Exercise aim -
Say how many of the lines below include the word "прежде". Only the number should be given.

*****

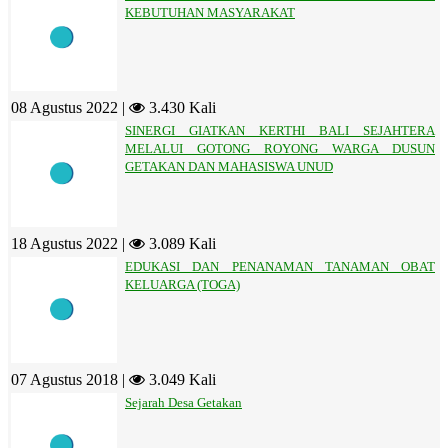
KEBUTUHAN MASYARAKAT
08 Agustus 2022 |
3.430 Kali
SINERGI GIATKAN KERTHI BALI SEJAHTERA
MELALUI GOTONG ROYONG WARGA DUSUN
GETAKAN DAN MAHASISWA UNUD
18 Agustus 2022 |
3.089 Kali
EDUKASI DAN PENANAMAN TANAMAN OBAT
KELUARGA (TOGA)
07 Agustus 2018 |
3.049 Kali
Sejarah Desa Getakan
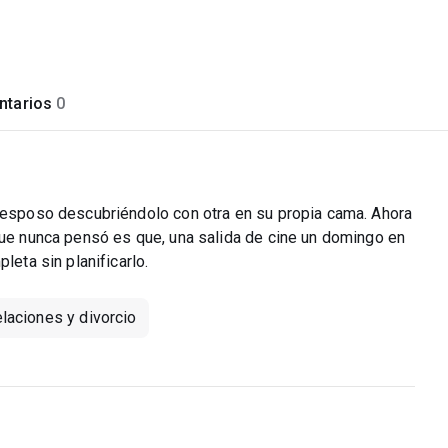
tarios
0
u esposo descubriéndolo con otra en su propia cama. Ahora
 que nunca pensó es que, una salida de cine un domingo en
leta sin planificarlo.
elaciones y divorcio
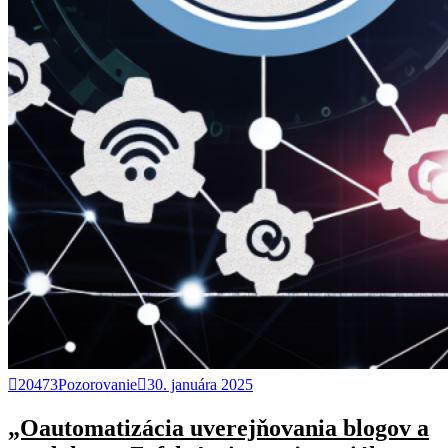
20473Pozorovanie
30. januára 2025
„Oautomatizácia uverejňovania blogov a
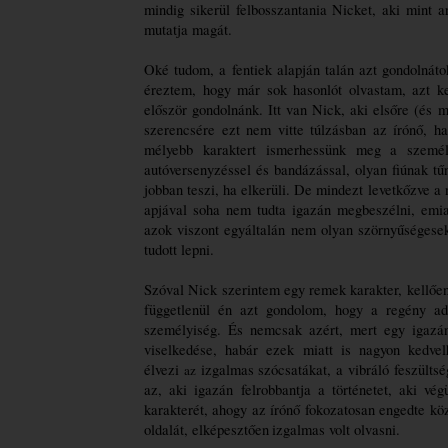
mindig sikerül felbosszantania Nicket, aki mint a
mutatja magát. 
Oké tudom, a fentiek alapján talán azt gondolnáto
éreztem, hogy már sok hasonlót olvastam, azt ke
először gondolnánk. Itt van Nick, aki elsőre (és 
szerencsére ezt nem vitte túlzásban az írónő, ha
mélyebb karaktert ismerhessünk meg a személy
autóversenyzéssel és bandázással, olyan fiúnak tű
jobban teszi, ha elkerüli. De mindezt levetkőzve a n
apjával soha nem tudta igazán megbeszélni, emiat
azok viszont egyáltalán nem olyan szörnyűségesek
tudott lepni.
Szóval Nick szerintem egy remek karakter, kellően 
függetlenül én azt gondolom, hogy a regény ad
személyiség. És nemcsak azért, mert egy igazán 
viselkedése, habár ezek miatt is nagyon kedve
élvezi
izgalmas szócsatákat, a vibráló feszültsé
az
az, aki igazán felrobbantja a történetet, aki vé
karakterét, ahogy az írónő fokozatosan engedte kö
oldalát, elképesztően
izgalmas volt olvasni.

*****

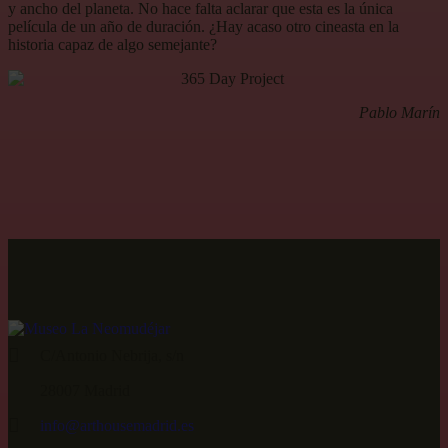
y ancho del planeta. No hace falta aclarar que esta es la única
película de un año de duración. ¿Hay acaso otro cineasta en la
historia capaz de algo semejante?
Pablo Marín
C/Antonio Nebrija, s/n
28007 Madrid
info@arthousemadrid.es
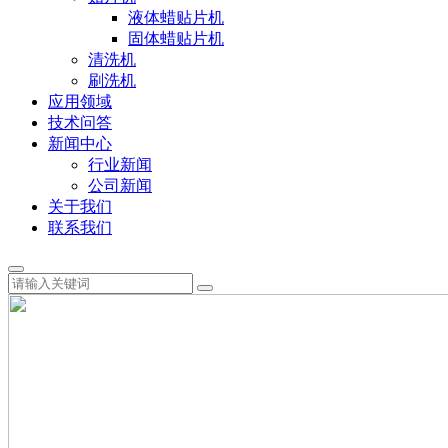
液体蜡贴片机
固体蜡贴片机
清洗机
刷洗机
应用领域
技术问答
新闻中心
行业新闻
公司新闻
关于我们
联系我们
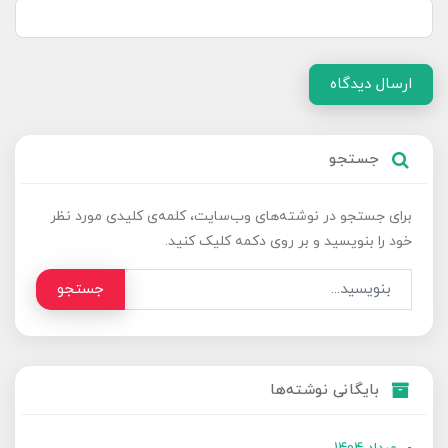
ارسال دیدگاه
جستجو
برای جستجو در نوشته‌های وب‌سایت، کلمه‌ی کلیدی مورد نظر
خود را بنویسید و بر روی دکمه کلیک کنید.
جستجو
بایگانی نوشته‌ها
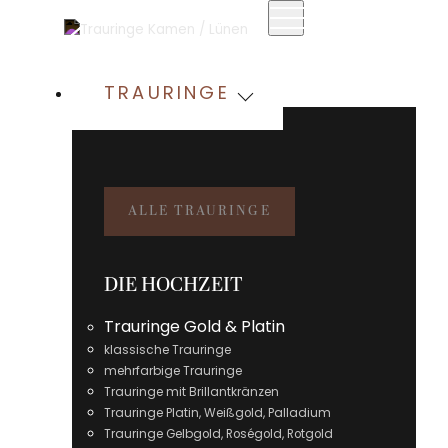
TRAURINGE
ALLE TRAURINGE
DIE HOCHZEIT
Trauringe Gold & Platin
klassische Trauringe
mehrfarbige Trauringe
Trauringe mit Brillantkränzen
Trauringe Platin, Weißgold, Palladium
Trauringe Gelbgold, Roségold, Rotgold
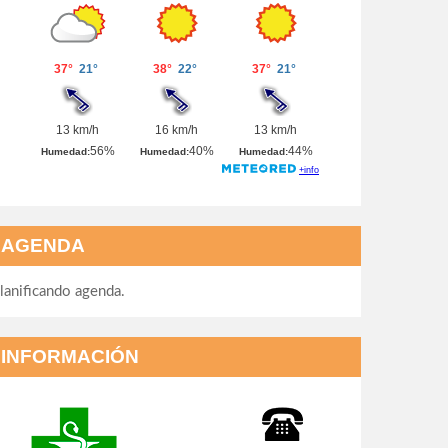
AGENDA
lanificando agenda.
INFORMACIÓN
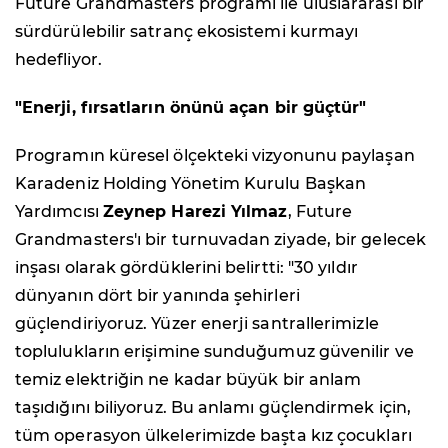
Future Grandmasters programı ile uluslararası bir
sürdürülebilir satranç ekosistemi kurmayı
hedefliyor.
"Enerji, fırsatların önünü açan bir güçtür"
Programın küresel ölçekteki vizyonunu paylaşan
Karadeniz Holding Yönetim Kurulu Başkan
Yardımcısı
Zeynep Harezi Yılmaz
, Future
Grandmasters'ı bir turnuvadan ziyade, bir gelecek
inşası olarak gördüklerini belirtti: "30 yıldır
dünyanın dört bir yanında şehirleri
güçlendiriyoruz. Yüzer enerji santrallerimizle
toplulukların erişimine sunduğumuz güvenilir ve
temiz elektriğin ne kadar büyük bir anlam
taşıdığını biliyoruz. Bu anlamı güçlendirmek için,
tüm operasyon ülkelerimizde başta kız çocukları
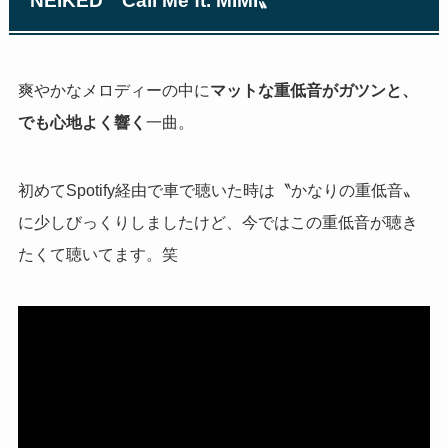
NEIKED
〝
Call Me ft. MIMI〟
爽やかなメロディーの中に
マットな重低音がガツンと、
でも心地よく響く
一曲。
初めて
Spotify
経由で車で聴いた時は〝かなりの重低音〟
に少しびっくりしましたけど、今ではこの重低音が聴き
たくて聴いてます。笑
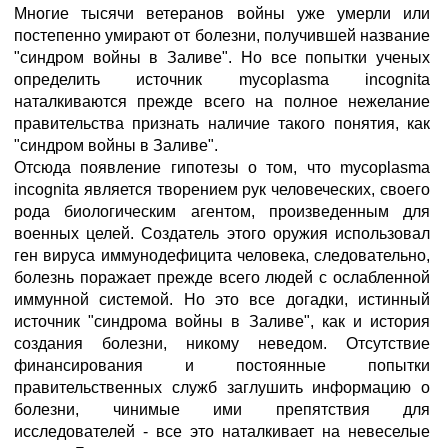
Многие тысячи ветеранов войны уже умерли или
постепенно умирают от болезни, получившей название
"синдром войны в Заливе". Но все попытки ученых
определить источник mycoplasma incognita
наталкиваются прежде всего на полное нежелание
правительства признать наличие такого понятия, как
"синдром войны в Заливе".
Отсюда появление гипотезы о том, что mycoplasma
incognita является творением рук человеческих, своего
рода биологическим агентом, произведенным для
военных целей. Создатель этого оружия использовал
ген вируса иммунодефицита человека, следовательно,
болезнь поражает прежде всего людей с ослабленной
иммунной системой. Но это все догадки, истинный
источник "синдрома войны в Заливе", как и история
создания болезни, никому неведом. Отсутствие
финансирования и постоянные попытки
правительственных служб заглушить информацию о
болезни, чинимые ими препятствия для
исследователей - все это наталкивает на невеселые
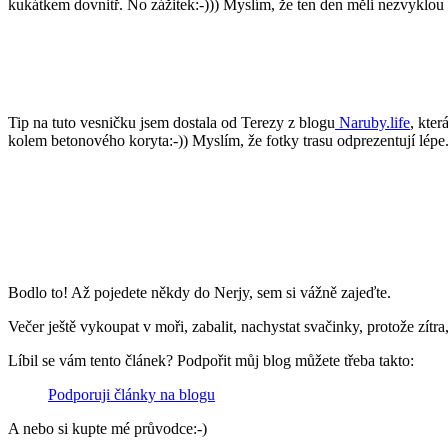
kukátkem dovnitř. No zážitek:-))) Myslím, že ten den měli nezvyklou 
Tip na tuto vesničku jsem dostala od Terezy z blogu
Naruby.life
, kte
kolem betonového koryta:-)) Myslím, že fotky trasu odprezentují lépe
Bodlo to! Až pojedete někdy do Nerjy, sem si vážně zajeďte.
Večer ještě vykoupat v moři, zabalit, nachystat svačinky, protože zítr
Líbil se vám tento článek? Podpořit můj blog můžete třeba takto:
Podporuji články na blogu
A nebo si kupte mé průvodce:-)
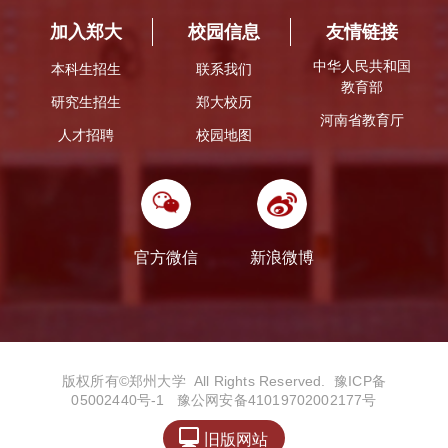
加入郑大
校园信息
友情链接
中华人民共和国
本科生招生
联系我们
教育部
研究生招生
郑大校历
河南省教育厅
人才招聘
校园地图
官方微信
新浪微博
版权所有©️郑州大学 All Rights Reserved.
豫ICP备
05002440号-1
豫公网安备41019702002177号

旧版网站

*****

Expected output -
2